All told, health care costs, including the insurance bill and money paid out of pocket, made up 7.8 percent of the average consumer’s total expenses in 2015, up from 5.7 percent in 2006, according to the Bureau of Labor Statistics.
Meanwhile, much bigger portions of personal budgets like housing, food and transportation all slipped.
WHEN DOES THIS END?
Health care spending now accounts for more than 17 percent of the U.S. economy. In 1980 it was just half that.
Economists and benefits experts say this trend has to slow at some point, or consumers won’t have enough money left to spend on things unrelated to health care. Some think big, disruptive changes in how we buy and use care may be needed.
That might mean that more insurers could drastically restrict a patient’s doctor choice in order to gain better negotiating leverage over the cost of care, a trend that is growing on the ACA’s exchanges.
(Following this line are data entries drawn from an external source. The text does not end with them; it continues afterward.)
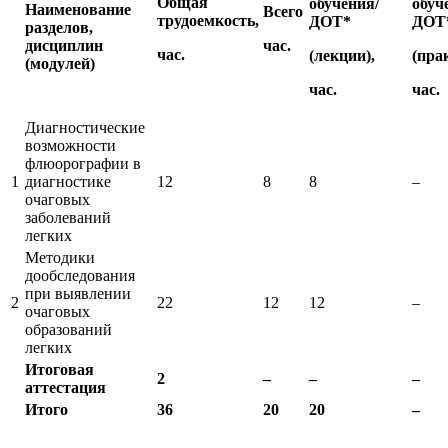
Общая
обучения/
обуч
Наименование
Всего
трудоемкость,
ДОТ*
ДОТ
разделов,
дисциплин
час.
час.
(лекции),
(прак
(модулей)
час.
час.
Диагностические
возможности
флюорографии в
1
диагностике
12
8
8
–
очаговых
заболеваний
легких
Методики
дообследования
при выявлении
2
22
12
12
–
очаговых
образований
легких
Итоговая
2
–
–
–
аттестация
Итого
36
20
20
–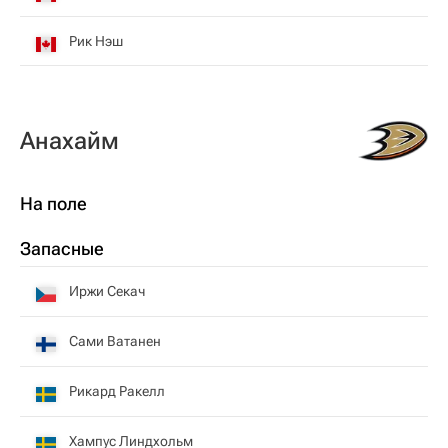
Рик Нэш
Анахайм
На поле
Запасные
Иржи Секач
Сами Ватанен
Рикард Ракелл
Хампус Линдхольм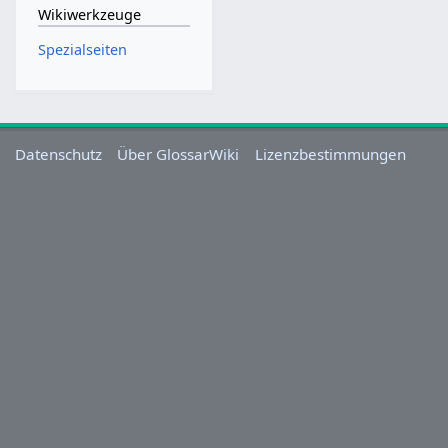
Wikiwerkzeuge
Spezialseiten
Datenschutz
Über GlossarWiki
Lizenzbestimmungen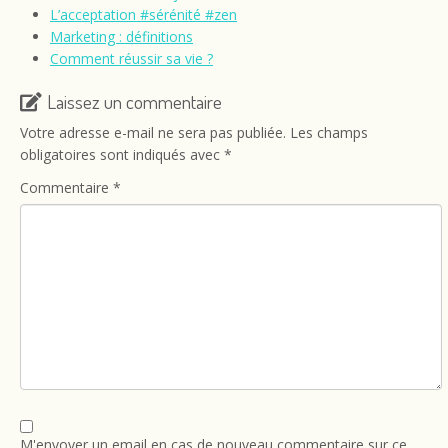
L’acceptation #sérénité #zen
Marketing : définitions
Comment réussir sa vie ?
Laissez un commentaire
Votre adresse e-mail ne sera pas publiée.
Les champs
obligatoires sont indiqués avec
*
Commentaire
*
M'envoyer un email en cas de nouveau commentaire sur ce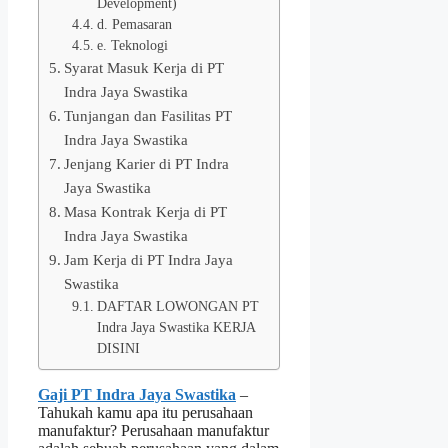
Development)
d. Pemasaran
e. Teknologi
Syarat Masuk Kerja di PT
Indra Jaya Swastika
Tunjangan dan Fasilitas PT
Indra Jaya Swastika
Jenjang Karier di PT Indra
Jaya Swastika
Masa Kontrak Kerja di PT
Indra Jaya Swastika
Jam Kerja di PT Indra Jaya
Swastika
DAFTAR LOWONGAN PT
Indra Jaya Swastika KERJA
DISINI
Gaji PT Indra Jaya Swastika
–
Tahukah kamu apa itu perusahaan
manufaktur? Perusahaan manufaktur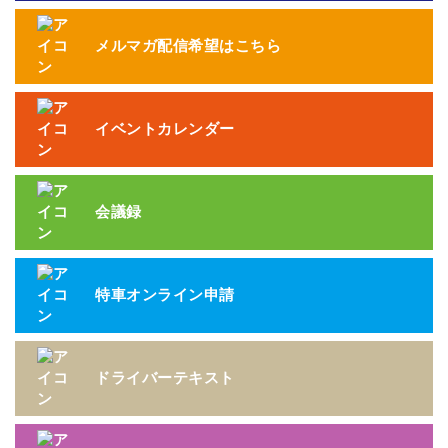
メルマガ配信希望はこちら
イベントカレンダー
会議録
特車オンライン申請
ドライバーテキスト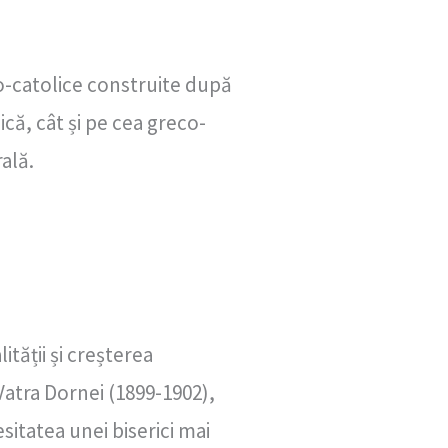
no-catolice construite după
că, cât și pe cea greco-
ală.
tății și creșterea
Vatra Dornei (1899-1902),
itatea unei biserici mai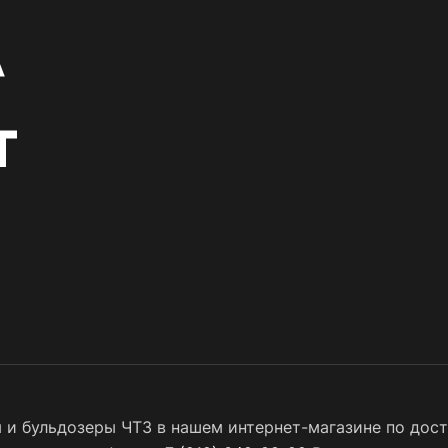
и бульдозеры ЧТЗ в нашем интернет-магазине по досту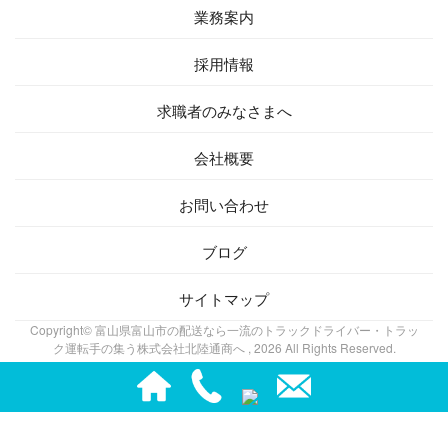
業務案内
採用情報
求職者の
みなさまへ
会社概要
お問い合わせ
ブログ
サイトマップ
Copyright© 富山県富山市の配送なら一流のトラックドライバー・トラッ
ク運転手の集う株式会社北陸通商へ , 2026 All Rights Reserved.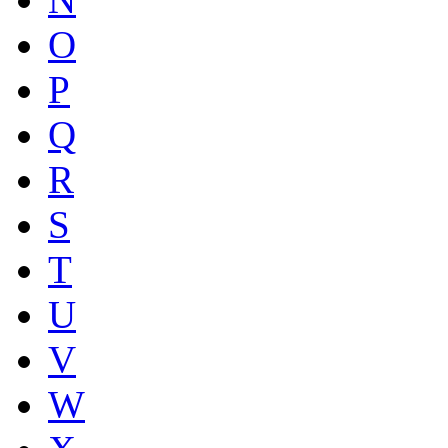
O
P
Q
R
S
T
U
V
W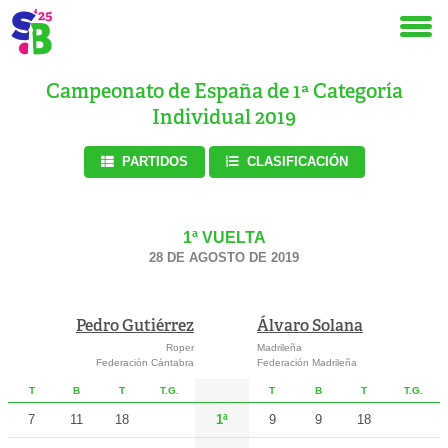
Campeonato de España de 1ª Categoría
Individual 2019
PARTIDOS
CLASIFICACIÓN
1ª VUELTA
28 DE AGOSTO DE 2019
Pedro Gutiérrez
Álvaro Solana
Roper
Madrileña
Federación Cántabra
Federación Madrileña
T
B
T
T.G.
T
B
T
T.G.
7
11
18
1ª
9
9
18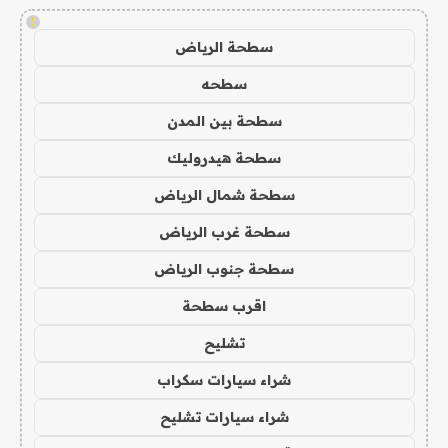
!
سطحة الرياض
سطحه
سطحة بين المدن
سطحة هيدروليك
سطحة شمال الرياض
سطحة غرب الرياض
سطحة جنوب الرياض
اقرب سطحة
تشليح
شراء سيارات سكراب
شراء سيارات تشليح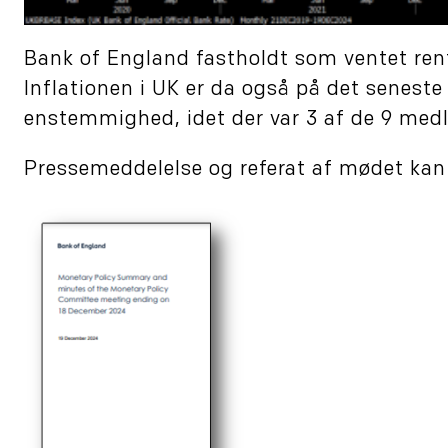
Bank of England fastholdt som ventet ren
Inflationen i UK er da også på det seneste 
enstemmighed, idet der var 3 af de 9 med
Pressemeddelelse og referat af mødet kan 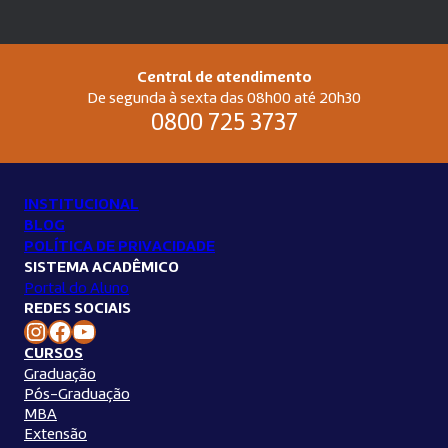
Central de atendimento
De segunda à sexta das 08h00 até 20h30
0800 725 3737
INSTITUCIONAL
BLOG
POLÍTICA DE PRIVACIDADE
SISTEMA ACADÊMICO
Portal do Aluno
REDES SOCIAIS
Instagram Unilins
Facebook Unilins
Youtube Unilins
CURSOS
Graduação
Pós-Graduação
MBA
Extensão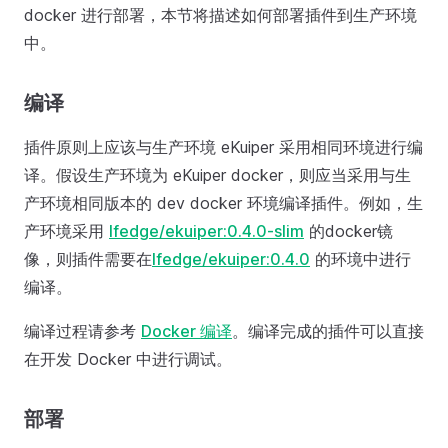
docker 进行部署，本节将描述如何部署插件到生产环境
中。
编译
插件原则上应该与生产环境 eKuiper 采用相同环境进行编
译。假设生产环境为 eKuiper docker，则应当采用与生
产环境相同版本的 dev docker 环境编译插件。例如，生
产环境采用
lfedge/ekuiper:0.4.0-slim
的docker镜
像，则插件需要在
lfedge/ekuiper:0.4.0
的环境中进行
编译。
编译过程请参考
Docker 编译
。编译完成的插件可以直接
在开发 Docker 中进行调试。
部署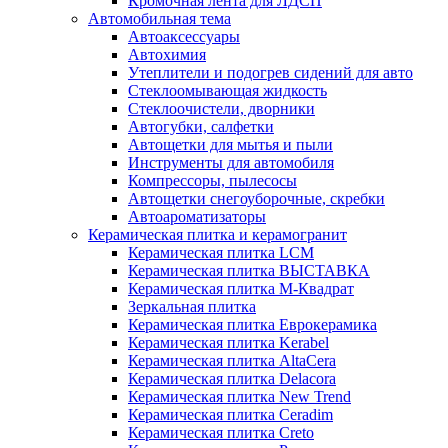
Кромочная лента для ЛДСП
Автомобильная тема
Автоаксессуары
Автохимия
Утеплители и подогрев сидений для авто
Стеклоомывающая жидкость
Стеклоочистели, дворники
Автогубки, салфетки
Автощетки для мытья и пыли
Инструменты для автомобиля
Компрессоры, пылесосы
Автощетки снегоуборочные, скребки
Автоароматизаторы
Керамическая плитка и керамогранит
Керамическая плитка LCM
Керамическая плитка ВЫСТАВКА
Керамическая плитка М-Квадрат
Зеркальная плитка
Керамическая плитка Еврокерамика
Керамическая плитка Kerabel
Керамическая плитка AltaCera
Керамическая плитка Delacora
Керамическая плитка New Trend
Керамическая плитка Ceradim
Керамическая плитка Creto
Mercer’s Spak thinks employers need to lead, since they cover so many people. She noted that some companies have started contracting directly with big hospital systems for health care, cutting out the insurance middleman.
Sheiner, the Brookings Institution economist, says health spending may slow if drug and device makers stop developing new technology or drugs as quickly. But she thinks health care will keep climbing until people decide they aren’t going to burn any more of their paycheck on it — and we’re not there yet.
“You never say never, but I don’t think we should expect that any time soon,” she said.